Start of Extracted information

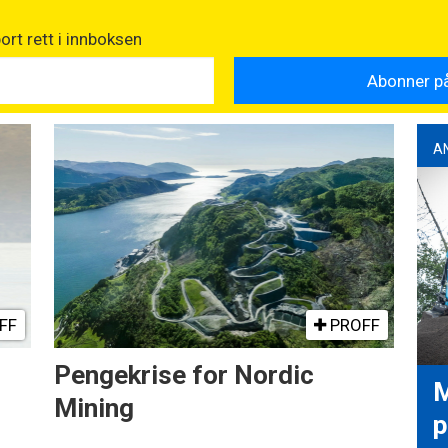
rt rett i innboksen
A
FF
PROFF
Pengekrise for Nordic
M
Mining
p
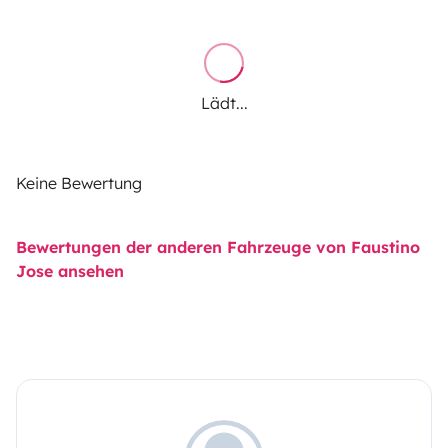
Lädt...
Keine Bewertung
Bewertungen der anderen Fahrzeuge von Faustino
Jose ansehen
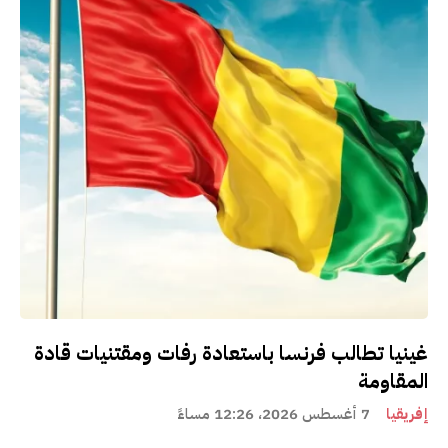
غينيا تطالب فرنسا باستعادة رفات ومقتنيات قادة
المقاومة
إفريقيا
7 أغسطس 2026، 12:26 مساءً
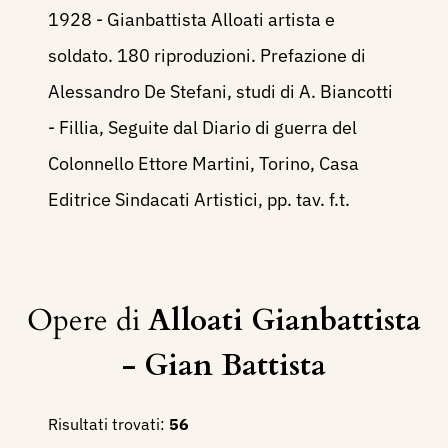
1928 - Gianbattista Alloati artista e
soldato. 180 riproduzioni. Prefazione di
Alessandro De Stefani, studi di A. Biancotti
- Fillia, Seguite dal Diario di guerra del
Colonnello Ettore Martini, Torino, Casa
Editrice Sindacati Artistici, pp. tav. f.t.
Opere di
Alloati Gianbattista
- Gian Battista
Risultati trovati:
56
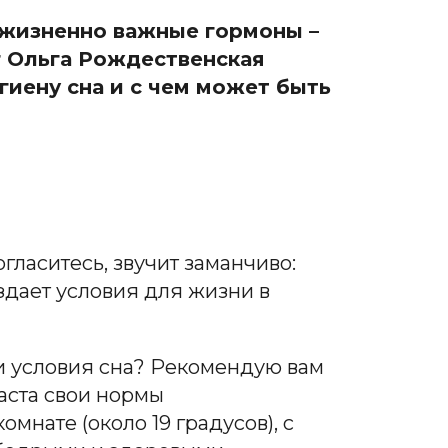
т жизненно важные гормоны –
г Ольга Рождественская
гиену сна и с чем может быть
гласитесь, звучит заманчиво:
здает условия для жизни в
м и условия сна? Рекомендую вам
раста свои нормы
мнате (около 19 градусов), с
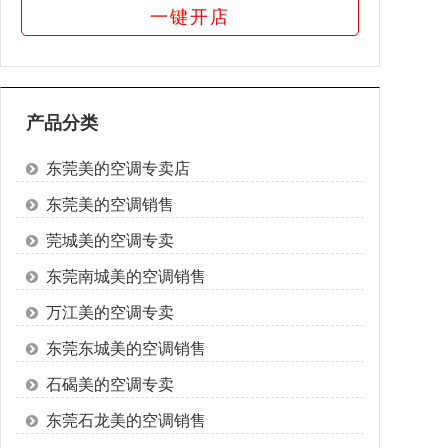
一键开店
产品分类
东莞美的空调专卖店
东莞美的空调销售
莞城美的空调专卖
东莞南城美的空调销售
万江美的空调专卖
东莞东城美的空调销售
石碣美的空调专卖
东莞石龙美的空调销售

End of Extracted information

• Task directions:
Hand over the entries again, exactly as written and without the pictures.

• Expected answer:
rt rett i innboksen
A
FF
PROFF
Pengekrise for Nordic
M
Mining
p
Lädt...
Keine Bewertung
Bewertungen der anderen Fahrzeuge von Faustino
Jose ansehen
غينيا تطالب فرنسا باستعادة رفات ومقتنيات قادة
المقاومة
إفريقيا
7 أغسطس 2026، 12:26 مساءً
1928 - Gianbattista Alloati artista e
soldato. 180 riproduzioni. Prefazione di
Alessandro De Stefani, studi di A. Biancotti
- Fillia, Seguite dal Diario di guerra del
Colonnello Ettore Martini, Torino, Casa
Editrice Sindacati Artistici, pp. tav. f.t.
Opere di
Alloati Gianbattista
- Gian Battista
Risultati trovati:
56
т жизненно важные гормоны –
г Ольга Рождественская
гиену сна и с чем может быть
гласитесь, звучит заманчиво:
здает условия для жизни в
м и условия сна? Рекомендую вам
раста свои нормы
мнате (около 19 градусов), с
一键开店
产品分类
东莞美的空调专卖店
东莞美的空调销售
莞城美的空调专卖
东莞南城美的空调销售
万江美的空调专卖
东莞东城美的空调销售
石碣美的空调专卖
东莞石龙美的空调销售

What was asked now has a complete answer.